During the telehealth visit, I of course was in my home. Patients were at their homes (in one case, on a yacht. Yes, a yacht), or in vehicles (parked or moving) or at work.Some of the latter interactions were memorable: the on-line shopper pushing a cart and taking products off shelves at Costco; the person assembling an aircraft in a factory. We always ended the interactions with “Stay safe”. One irony is that in the actual clinic both patient and doctor were wearing masks or PPE, and could not actually see each others faces, on virtual visits I could see the patient, they could see me. A lesson that emerged quickly was that such visits were likely here to stay.
Some, what were supposed to be routine virtual consultations, turned out to present an unexpected shock and challenge. The paralyzed young patient living in a small town in another state who had a life threatening condition who needed a ventilator. It was obvious from his symptoms. Although we were provided temporary medical licenses to practice in other states (Massachusetts and New York) how can one arrange for a ventilator when one does not even have something as simple as a blood oxygen measurement? One starts to do stuff “out of the box” when acute medical necessity is facing the patient. I won’t go into detail here, but my colleagues and I were able to get the patient a home ventilator. Another patient appeared at the virtual visit wearing oxygen; she was in a hospital bed being treated for COVID, and struggling to breathe. Then, there was the patient who came to the virtual visit for a routine followup to see how he was doing on CPAP for his sleep apnea. He was still getting over the ravages of COVID. I suddenly realized that patients on such machines could spread the virus. That new issue needed deep exploration.
The pandemic had changed every aspect of my life as a doctor.

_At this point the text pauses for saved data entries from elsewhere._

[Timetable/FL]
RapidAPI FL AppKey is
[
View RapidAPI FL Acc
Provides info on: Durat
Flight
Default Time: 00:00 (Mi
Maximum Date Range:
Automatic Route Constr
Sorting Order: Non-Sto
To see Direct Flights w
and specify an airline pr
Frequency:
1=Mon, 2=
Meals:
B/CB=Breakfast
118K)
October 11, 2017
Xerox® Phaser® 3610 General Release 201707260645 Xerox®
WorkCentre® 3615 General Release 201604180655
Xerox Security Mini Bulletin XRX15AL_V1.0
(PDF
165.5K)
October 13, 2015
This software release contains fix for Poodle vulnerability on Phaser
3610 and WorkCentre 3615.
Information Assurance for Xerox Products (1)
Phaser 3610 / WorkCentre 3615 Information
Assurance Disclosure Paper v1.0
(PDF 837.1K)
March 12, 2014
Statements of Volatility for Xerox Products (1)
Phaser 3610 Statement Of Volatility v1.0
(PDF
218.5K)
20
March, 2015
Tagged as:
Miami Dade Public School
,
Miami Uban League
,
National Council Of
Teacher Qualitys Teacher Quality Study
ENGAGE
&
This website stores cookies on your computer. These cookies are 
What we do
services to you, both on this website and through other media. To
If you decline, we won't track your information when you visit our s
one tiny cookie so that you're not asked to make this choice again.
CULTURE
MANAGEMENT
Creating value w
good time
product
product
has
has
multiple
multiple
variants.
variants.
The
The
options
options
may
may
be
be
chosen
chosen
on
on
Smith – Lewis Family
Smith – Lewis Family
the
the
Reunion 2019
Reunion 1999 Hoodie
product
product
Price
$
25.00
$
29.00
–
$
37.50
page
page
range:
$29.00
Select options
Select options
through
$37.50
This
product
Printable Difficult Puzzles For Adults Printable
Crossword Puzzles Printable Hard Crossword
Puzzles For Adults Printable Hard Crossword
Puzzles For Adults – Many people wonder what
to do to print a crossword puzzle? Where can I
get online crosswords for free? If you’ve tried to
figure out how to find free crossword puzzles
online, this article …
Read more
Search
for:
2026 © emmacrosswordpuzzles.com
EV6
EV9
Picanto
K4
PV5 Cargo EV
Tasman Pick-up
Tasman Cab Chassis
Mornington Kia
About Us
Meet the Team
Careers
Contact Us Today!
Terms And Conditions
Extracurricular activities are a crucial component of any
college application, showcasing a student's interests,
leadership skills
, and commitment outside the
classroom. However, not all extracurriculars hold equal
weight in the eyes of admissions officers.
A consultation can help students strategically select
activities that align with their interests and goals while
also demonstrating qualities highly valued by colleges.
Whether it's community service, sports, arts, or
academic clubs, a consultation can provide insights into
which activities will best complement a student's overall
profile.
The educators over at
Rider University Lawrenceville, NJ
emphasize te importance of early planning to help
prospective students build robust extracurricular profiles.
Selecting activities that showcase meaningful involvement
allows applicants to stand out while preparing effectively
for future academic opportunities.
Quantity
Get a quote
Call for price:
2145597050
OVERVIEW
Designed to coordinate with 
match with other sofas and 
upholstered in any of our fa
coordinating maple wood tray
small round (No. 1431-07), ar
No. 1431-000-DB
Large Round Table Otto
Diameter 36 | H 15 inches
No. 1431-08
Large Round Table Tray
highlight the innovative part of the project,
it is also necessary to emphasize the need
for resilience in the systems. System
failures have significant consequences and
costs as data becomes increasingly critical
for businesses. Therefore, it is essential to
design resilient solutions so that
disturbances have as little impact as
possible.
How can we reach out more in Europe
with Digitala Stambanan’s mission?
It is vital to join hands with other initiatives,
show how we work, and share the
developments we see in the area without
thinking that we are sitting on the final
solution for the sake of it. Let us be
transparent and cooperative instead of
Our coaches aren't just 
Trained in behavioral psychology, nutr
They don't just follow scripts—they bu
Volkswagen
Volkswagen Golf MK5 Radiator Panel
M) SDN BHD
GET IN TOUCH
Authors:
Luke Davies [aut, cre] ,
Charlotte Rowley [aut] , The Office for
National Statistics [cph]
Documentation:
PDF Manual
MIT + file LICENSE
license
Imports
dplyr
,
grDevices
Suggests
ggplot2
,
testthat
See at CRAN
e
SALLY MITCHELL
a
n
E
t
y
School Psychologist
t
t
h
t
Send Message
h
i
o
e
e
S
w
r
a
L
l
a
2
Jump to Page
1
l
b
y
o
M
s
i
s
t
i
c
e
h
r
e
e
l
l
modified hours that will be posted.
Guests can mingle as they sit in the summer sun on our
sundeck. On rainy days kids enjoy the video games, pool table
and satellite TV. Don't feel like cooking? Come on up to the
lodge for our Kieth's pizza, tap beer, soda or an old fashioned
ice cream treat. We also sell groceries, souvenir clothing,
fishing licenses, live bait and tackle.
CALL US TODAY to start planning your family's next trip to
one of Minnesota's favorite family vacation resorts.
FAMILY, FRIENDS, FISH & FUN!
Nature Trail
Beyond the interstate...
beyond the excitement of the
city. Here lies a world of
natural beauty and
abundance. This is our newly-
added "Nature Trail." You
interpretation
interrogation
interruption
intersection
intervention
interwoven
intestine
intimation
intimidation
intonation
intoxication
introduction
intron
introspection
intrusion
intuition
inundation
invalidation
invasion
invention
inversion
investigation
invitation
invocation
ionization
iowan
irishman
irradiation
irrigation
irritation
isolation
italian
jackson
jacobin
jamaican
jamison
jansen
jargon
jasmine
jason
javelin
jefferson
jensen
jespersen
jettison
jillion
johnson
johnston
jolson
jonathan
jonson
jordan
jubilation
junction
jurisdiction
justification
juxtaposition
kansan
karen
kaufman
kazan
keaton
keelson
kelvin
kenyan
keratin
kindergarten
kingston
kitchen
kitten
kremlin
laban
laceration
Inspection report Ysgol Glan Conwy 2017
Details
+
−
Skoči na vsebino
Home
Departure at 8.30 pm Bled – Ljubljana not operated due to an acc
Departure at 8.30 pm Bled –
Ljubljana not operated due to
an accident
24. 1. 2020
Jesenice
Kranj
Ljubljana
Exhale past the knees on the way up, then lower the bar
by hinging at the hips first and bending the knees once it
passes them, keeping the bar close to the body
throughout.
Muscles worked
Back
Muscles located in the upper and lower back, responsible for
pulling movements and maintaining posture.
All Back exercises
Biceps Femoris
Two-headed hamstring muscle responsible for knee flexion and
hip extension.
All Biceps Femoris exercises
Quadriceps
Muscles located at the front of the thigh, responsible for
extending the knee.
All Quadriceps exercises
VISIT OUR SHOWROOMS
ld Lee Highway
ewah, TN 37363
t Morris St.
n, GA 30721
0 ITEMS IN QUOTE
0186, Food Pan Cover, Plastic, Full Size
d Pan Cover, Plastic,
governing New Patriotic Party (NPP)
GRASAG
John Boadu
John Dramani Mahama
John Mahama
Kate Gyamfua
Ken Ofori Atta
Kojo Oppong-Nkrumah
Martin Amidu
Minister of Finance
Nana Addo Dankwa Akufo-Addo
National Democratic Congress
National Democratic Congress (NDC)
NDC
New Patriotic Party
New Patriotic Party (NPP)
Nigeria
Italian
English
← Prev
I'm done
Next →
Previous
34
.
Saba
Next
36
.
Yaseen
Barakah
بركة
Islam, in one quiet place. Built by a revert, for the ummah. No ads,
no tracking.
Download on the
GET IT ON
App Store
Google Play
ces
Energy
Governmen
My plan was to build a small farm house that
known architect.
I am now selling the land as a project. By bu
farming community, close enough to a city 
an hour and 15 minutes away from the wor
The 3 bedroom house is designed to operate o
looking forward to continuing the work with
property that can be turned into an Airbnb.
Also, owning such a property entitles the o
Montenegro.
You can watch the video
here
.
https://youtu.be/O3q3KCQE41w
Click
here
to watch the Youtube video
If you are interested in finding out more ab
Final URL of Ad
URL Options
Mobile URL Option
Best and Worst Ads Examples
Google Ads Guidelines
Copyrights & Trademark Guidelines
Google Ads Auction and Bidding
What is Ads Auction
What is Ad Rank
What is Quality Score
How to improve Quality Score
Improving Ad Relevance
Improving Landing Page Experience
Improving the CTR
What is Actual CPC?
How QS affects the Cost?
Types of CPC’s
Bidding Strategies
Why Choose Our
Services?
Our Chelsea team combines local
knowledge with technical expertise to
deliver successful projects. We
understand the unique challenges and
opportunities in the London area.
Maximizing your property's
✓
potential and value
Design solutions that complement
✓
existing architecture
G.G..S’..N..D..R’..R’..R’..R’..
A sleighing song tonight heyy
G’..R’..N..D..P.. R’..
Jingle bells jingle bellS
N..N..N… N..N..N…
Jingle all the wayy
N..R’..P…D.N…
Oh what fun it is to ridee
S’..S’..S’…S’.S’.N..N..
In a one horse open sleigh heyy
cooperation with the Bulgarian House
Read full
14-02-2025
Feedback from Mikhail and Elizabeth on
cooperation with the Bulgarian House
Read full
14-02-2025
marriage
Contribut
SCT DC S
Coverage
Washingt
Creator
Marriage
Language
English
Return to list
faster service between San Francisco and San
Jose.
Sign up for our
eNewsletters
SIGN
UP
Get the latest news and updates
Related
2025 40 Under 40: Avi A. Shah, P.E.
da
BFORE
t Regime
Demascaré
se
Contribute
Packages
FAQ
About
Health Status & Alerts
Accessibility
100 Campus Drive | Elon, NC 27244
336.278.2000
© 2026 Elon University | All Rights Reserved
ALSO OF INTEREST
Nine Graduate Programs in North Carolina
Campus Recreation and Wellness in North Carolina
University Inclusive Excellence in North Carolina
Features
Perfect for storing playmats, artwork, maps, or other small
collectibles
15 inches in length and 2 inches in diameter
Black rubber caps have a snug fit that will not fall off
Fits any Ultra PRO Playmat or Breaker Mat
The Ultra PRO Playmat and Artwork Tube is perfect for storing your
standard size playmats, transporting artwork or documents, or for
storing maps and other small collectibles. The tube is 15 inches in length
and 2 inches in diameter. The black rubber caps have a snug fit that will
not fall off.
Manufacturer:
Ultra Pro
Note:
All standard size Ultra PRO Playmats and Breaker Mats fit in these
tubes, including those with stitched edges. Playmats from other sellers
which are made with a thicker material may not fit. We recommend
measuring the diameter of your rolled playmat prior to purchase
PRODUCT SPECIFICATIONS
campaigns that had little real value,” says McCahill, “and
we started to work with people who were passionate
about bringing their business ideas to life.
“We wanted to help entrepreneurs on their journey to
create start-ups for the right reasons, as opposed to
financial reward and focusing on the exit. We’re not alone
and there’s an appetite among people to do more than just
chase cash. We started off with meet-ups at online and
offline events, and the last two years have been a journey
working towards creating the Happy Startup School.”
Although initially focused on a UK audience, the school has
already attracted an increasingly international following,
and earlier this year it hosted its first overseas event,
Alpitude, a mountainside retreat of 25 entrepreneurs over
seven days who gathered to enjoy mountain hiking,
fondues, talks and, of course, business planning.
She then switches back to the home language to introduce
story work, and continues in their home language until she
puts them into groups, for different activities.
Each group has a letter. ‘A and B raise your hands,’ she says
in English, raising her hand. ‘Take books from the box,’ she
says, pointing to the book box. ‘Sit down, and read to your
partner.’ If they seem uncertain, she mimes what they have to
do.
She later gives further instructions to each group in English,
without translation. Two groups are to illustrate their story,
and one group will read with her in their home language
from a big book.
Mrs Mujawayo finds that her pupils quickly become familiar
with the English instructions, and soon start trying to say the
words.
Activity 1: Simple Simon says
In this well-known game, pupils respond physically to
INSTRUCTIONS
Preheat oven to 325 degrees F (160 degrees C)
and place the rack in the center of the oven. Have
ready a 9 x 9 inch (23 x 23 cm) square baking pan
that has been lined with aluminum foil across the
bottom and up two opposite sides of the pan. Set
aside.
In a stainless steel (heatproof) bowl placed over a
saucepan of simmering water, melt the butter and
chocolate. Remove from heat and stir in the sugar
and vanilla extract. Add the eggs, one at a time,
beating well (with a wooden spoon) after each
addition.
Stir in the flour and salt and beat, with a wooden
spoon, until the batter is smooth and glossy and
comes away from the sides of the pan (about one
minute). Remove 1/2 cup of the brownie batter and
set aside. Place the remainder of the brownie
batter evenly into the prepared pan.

My life as a medical academic
In the early days of COVID at my university, there was a great deal of preparation for the unknown that was coming. This was before there was a single case in the hospital. It was my colleagues in Pulmonary Critical Care and Sleep Medicine who would be heavily involved in treating the sickest patients. We had all seen the images from Italy of patients on ventilators dying of respiratory failure. There were many Zoom meetings of our entire faculty to plan for what was going to happen; were there enough ICU rooms, ventilators, PPE, caregivers? How were we going to protect our faculty and their families because they would be exposed to the sickest COVID patients?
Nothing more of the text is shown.